Asante sees these offerings as integral for making patients feel welcomed and celebrated instead of simply processed by an unfeeling system. 

“When Black and brown patients come to us and we offer care that draws on traditions they recognize — that might remind them of what their ancestors used, or what they’ve always known in their body — that is healing in a way that a standard clinical encounter often is not,” Asante said. “It signals respect. It communicates that we see the whole person and their preferences for how they would like to seek the state of wellness. Beyond cultural affirmation, integrative medicine simply produces better outcomes for many conditions.”

At the soil-turning, Nicola Ayala, the founding board chair and a current patient of Tubman Health, thanked the Duwamish Tribe for coming to bless the new center and spoke about the quality of care she has already been receiving.

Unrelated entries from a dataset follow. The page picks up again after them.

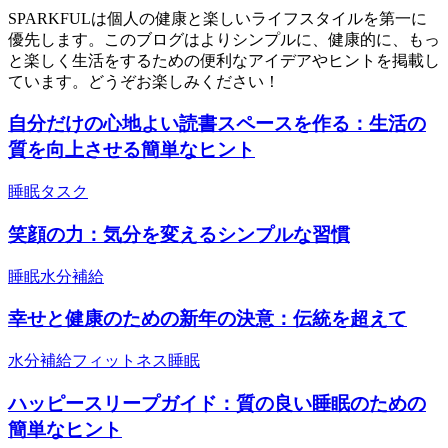
SPARKFULは個人の健康と楽しいライフスタイルを第一に
優先します。このブログはよりシンプルに、健康的に、もっ
と楽しく生活をするための便利なアイデアやヒントを掲載し
ています。どうぞお楽しみください！
自分だけの心地よい読書スペースを作る：生活の
質を向上させる簡単なヒント
睡眠
タスク
笑顔の力：気分を変えるシンプルな習慣
睡眠
水分補給
幸せと健康のための新年の決意：伝統を超えて
水分補給
フィットネス
睡眠
ハッピースリープガイド：質の良い睡眠のための
簡単なヒント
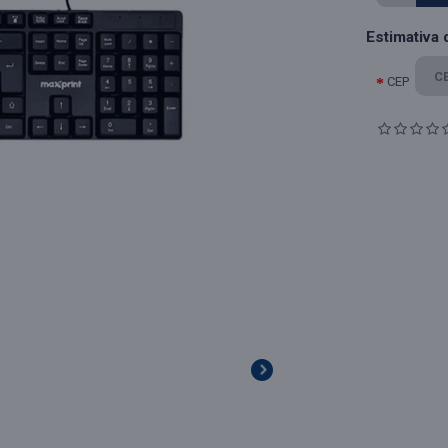
Estimativa 
CEP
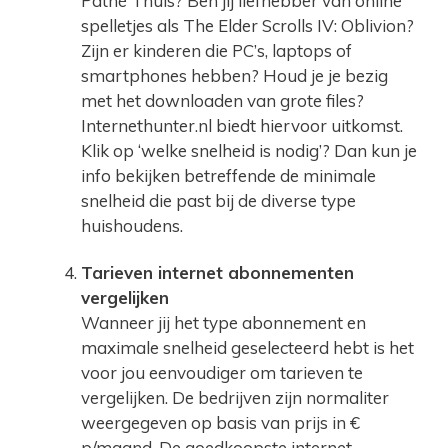
Pathé Thuis? Ben jij liefhebber van online
spelletjes als The Elder Scrolls IV: Oblivion?
Zijn er kinderen die PC’s, laptops of
smartphones hebben? Houd je je bezig
met het downloaden van grote files?
Internethunter.nl biedt hiervoor uitkomst.
Klik op ‘welke snelheid is nodig’? Dan kun je
info bekijken betreffende de minimale
snelheid die past bij de diverse type
huishoudens.
Tarieven internet abonnementen
vergelijken
Wanneer jij het type abonnement en
maximale snelheid geselecteerd hebt is het
voor jou eenvoudiger om tarieven te
vergelijken. De bedrijven zijn normaliter
weergegeven op basis van prijs in €
p/maand. De goedkoopste internet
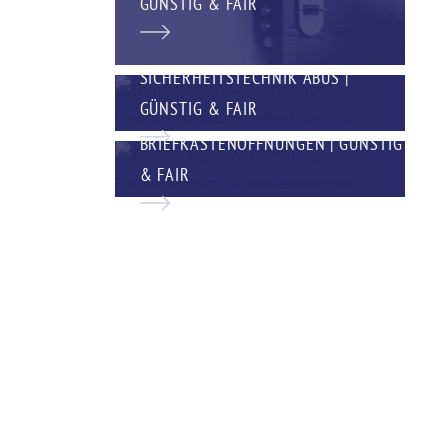
GÜNSTIG & FAIR
SICHERHEITSTECHNIK ABUS |
GÜNSTIG & FAIR
BRIEFKASTENÖFFNUNGEN | GÜNSTIG
& FAIR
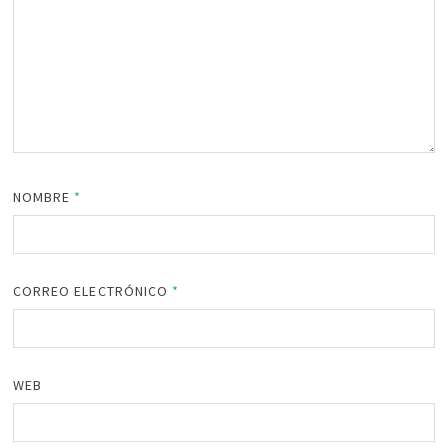
NOMBRE
*
CORREO ELECTRÓNICO
*
WEB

“My doctor is a brilliant Black woman who partners with me in my health care, and it is exactly the care that we envisioned when we started and that the community asked for,” Ayala said.

Local elected officials pose behind the altar at the Tubman Health Center soil-turning ceremony. (Michael B. Maine)

Ayala conducted a libations ceremony to honor the ancestors, followed by the soil-turning that set intentions for the new center being built. Elected officials including King County Councilmembers Teresa Mosqueda and Rhonda Lewis, Seattle City Councilmembers Joy Hollingsworth and Eddie Lin, and Washington state legislators Rebecca Saldaña, Chipalo Street, Nicole Macri, and Brianna Thomas put flowers on an altar as an offering to the soil to support the dream of the center. 

Tubman Health accepts most health insurance plans, and they plan to provide a sliding fee scale for people who are un- or under-insured. The new center includes additional revenue streams for the organization, including the café and the hydrotherapy spa, that will help them offer more uncompensated care, a looming reality as health insurance premiums continue to skyrocket and the impacts of last year’s federal cuts to Medicaid take shape.

Meanwhile, Tubman Health has secured over $34 million in funding towards the total $42 million cost to construct the new center. Funders include the State of Washington, King County, and the City of Seattle, along with community members and philanthropic partners. Just last week, the City of Seattle announced that its Equitable Development Initiative (EDI) will be providing more funding to Tubman Health, as they are now ready to move on to the next phase of the project. 

Harrell brought up how quickly Tubman Health has been able to realize their vision.

“This is six years later. This is what we can do when we put our energies together,” Harrell said. “We don't have to wait lifetimes. We don't have to wait generations to get what we deserve when we work together. This was a need we felt. We knew that it had to come forward, and today is the day we turn the soil to build that.”

The final $8 million to complete construction is still being actively raised through the Campaign for Health & Freedom, which accepts individual donations as well as cultivating philanthropic partnerships.